恋愛とセックスに命をかけて挑むことが恋に殉じるという私なりの葉隠だ。
「武士道といふは、死ぬ事と見付けたり」
この一句で人間の人生の全てを網羅している
葉隠という思想。
私は数年前に三島由紀夫の「葉隠入門」を読んで
感銘を受けたが、

この機会に再読している。
最近三島由紀夫と縁が深い執行草舟氏の
「超葉隠論」に出会い、読んでいく中で
私も私なりの「葉隠論」を構築し、執筆することこそが、
私なりの恋に殉じる生き方のひとつになるのではないかと心が踊った。
この本は葉隠の思想に基づき、
・永久孤独論
・永久燃焼論
・永久恋愛論
・永久革命論
・永久運命論
という5つの章に分かれているが、
実は私はまだ永久恋愛論しか読了していないため、この本全てというよりも、この永久恋愛論について私の思想を導き出したい。

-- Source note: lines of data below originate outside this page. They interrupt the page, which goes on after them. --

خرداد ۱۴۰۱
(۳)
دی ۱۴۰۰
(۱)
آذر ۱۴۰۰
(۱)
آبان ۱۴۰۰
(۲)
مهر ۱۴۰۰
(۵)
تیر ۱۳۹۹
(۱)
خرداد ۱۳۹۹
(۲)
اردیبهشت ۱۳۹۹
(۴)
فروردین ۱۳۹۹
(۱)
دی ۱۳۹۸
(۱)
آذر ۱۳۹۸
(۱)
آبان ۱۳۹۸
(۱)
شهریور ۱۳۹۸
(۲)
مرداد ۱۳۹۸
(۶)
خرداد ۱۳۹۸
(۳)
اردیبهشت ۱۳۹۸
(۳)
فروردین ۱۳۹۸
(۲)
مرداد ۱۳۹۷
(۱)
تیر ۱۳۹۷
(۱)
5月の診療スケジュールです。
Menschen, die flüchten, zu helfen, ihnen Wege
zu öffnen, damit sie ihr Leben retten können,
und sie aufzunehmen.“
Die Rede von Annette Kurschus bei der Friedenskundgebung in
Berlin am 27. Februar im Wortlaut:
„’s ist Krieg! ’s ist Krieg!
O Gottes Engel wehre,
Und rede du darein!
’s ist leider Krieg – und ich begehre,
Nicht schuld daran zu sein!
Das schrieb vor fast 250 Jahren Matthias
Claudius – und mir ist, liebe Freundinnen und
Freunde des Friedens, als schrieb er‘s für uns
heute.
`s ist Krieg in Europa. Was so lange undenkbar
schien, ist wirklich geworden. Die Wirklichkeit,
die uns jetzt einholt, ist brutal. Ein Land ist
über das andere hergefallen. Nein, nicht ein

ちょうど一年前にも、三島由紀夫生誕百年のつどいにおいて私は、基となる思想の土台は既にもう持っていた。
現代の恋愛といえば、
いかにパートナーから溺愛されるか、そしてその関係を長く継続させ、その結果その先に多くのものを獲得し、さらにそれを多くの人間に認められ、羨望を集め、挙げ句の果てにはそれを商売にまでするという、そこまでの流れが出来上がっている。
それは決して悪いことではないし
民主主義であり幸福追求主義である現代においては、その思想はまさに最高に快適であり、幸せに生きていけることであるのは間違いない。
だから多くの人間はその状態に憧れ、渇望している。だから市場を生み出し、ひとつの大きな価値となっている。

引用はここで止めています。